Perhaps God relented because He saw how little joy the poor fellow got out of it. There were no newspapers or magazines to excite his imagination. All he could think of was one of the same girls he saw every day in his ordinary household in dreary Mesopotamia.

Eventually the sons of Adam married their sisters, and their descendants spread through the Middle East and became the ancient Sumerians and Egyptians.

By now the young men were much better off than the sons of Adam. Few of them had to commit sins of impurity alone. People matured so early in the hot climate that a young fellow of Adrian’s age would be already married to a shapely brown-skinned wife.

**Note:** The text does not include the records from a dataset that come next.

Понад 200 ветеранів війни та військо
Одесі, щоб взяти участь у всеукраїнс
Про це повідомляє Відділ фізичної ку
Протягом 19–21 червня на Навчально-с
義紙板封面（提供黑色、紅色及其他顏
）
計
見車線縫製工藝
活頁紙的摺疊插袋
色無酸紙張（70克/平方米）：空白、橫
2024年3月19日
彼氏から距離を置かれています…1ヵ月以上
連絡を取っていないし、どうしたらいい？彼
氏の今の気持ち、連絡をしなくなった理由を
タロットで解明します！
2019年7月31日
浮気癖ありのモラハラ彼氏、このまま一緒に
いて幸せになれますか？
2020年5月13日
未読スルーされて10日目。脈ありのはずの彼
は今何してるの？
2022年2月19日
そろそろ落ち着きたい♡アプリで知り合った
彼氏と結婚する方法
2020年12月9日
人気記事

If a young man couldn’t wait, even for the brief time between puberty and marriage, he still didn’t have to touch himself. There were slavegirls in every city. If a young man fancied a certain slave-girl he could ask his father to buy her and employ her in the house. If the young fellow was daring enough he would have her assigned to bathroom duties. She would fill his tub and fetch his towels on bath nights. Then he could arrange for the room to become so hot that the girl had to strip to the waist while she worked.

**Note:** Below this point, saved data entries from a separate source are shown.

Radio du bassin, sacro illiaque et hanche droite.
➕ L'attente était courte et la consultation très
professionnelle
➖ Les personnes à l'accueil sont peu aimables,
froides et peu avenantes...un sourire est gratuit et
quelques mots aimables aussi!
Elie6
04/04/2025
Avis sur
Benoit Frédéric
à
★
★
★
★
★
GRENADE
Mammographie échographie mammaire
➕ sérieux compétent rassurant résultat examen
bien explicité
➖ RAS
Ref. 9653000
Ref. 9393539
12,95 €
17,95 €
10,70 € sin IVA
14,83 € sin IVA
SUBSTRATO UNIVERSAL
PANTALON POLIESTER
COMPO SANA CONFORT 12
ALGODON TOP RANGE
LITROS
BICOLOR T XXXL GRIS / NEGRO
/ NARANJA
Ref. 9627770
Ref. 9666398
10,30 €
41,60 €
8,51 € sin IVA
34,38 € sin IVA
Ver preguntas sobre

When the Jews settled in the Promised Land they were no less lustful than other peoples. Time after time God had to send a prophet to persuade them to repent. Even when the Bible did not name the sins of the Jews, it was easy to guess what they were. The weather in Palestine was always hot and the people often slept on top of their houses. The excitement of lying on the roof with hardly any clothes on, and hearing your neighbour’s wife just across the way tossing about under her sheet, would have kept a Jewish man awake half the night thinking of sex.

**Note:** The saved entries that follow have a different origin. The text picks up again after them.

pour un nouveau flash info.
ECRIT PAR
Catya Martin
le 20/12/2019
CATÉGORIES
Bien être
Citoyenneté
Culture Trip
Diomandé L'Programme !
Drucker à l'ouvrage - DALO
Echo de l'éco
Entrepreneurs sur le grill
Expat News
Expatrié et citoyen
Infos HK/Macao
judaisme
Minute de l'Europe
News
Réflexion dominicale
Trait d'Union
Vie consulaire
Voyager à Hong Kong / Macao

In Old Testament times the only young men who kept up the solitary habit were poor shepherd boys far from the cities and the slavegirls. When fire and brimstone rained on Sodom and Gomorrah, there were lonely herd-keepers who watched from the stony hills around and didn’t know whether to be glad, because all the spoilt young bastards were being roasted alive with their wives and slave-girls, or sorry, because they could never again peer down on the cities at dusk to watch the sexy games on the rooftops and catch a glimpse of some young woman they could remember afterwards in the desert.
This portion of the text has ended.